Monkey Business in Yangon Zoo

I’ve spent most of today trying to read a gossip column from 1928 that appeared in the Burmese language newspaper Thuriya. The column was a regular feature in the paper which ran from at least as early as 1915 and was written by a man going by the pseudonym ‘Town Mouse’. In this particular episode, Town Mouse visited Rangoon Zoo. Animal historian goldmine, I thought…


I’m a long way from a full translation, but I think that I’ve managed to get the gist of it. And, dashing my high expectations, it doesn’t seem to be about animals. Instead, it is an account of some flirting going on by the monkey enclosure. The zoo and its animals merely provide the backdrop for romantic liaisons in the colonial city.

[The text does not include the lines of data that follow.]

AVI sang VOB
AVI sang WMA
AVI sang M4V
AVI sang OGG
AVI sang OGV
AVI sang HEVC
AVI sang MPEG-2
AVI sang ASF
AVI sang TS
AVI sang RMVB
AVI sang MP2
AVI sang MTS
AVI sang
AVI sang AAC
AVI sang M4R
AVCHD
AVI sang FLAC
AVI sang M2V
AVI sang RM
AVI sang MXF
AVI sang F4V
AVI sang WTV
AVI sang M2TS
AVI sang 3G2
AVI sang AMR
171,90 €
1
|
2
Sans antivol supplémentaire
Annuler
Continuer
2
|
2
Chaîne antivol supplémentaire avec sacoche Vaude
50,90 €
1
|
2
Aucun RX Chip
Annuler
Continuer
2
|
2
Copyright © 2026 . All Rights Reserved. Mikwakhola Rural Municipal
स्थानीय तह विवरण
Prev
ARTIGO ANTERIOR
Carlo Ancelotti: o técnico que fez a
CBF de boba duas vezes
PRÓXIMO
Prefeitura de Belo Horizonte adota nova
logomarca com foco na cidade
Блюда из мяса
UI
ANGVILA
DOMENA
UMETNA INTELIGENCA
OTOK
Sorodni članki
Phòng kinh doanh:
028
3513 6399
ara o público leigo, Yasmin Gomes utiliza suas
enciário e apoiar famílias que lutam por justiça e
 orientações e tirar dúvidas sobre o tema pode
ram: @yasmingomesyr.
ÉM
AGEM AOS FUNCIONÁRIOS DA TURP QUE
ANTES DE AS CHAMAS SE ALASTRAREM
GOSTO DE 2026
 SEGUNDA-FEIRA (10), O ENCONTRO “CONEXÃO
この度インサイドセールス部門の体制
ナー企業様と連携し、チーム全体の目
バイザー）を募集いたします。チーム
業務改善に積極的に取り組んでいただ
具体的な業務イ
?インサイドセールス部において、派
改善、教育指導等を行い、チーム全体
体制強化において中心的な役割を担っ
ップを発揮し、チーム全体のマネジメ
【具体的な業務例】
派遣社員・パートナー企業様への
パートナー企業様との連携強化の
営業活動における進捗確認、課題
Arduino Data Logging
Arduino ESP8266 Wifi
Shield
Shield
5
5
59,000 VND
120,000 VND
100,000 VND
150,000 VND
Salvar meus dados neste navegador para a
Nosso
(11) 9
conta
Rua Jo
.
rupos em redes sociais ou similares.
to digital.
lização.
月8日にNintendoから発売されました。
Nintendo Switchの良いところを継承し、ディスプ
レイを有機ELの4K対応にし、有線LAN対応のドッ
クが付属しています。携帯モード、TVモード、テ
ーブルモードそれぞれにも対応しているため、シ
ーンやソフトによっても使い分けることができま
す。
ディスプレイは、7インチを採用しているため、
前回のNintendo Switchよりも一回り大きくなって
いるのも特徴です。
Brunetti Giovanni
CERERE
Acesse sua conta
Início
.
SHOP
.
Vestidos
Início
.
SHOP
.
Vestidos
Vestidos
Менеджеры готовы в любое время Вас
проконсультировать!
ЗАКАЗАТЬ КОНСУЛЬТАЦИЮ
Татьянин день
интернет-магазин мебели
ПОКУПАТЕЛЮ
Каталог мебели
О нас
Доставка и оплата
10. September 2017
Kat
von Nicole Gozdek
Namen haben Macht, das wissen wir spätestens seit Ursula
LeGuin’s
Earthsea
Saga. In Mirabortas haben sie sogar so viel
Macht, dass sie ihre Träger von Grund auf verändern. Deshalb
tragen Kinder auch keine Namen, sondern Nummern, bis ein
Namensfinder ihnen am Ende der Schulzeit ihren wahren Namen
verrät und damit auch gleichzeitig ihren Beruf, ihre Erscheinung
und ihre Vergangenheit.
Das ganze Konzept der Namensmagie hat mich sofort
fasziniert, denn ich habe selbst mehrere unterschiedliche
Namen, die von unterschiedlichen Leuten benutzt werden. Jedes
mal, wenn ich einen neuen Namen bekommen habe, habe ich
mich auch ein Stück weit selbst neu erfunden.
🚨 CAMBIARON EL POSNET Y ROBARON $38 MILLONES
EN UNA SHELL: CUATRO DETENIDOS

This got me to reflect on the art historian John Berger’s famous essay ‘Why Look at Animals?’ In it he argues that zoos are disappointing places. The promise of an exciting encounter with wild creatures is undercut by their diminished lives as captive beings. Zoos are monuments to the marginalisation of the animal in modern society, according to Berger. But there were many reasons to go to the zoo, as Town Mouse’s gossip attests. This little snippet offers a glimpse into the everyday meanings of the zoo for its visitors in the interwar years, when Rangoon was home to a growing urbane, cosmopolitan society.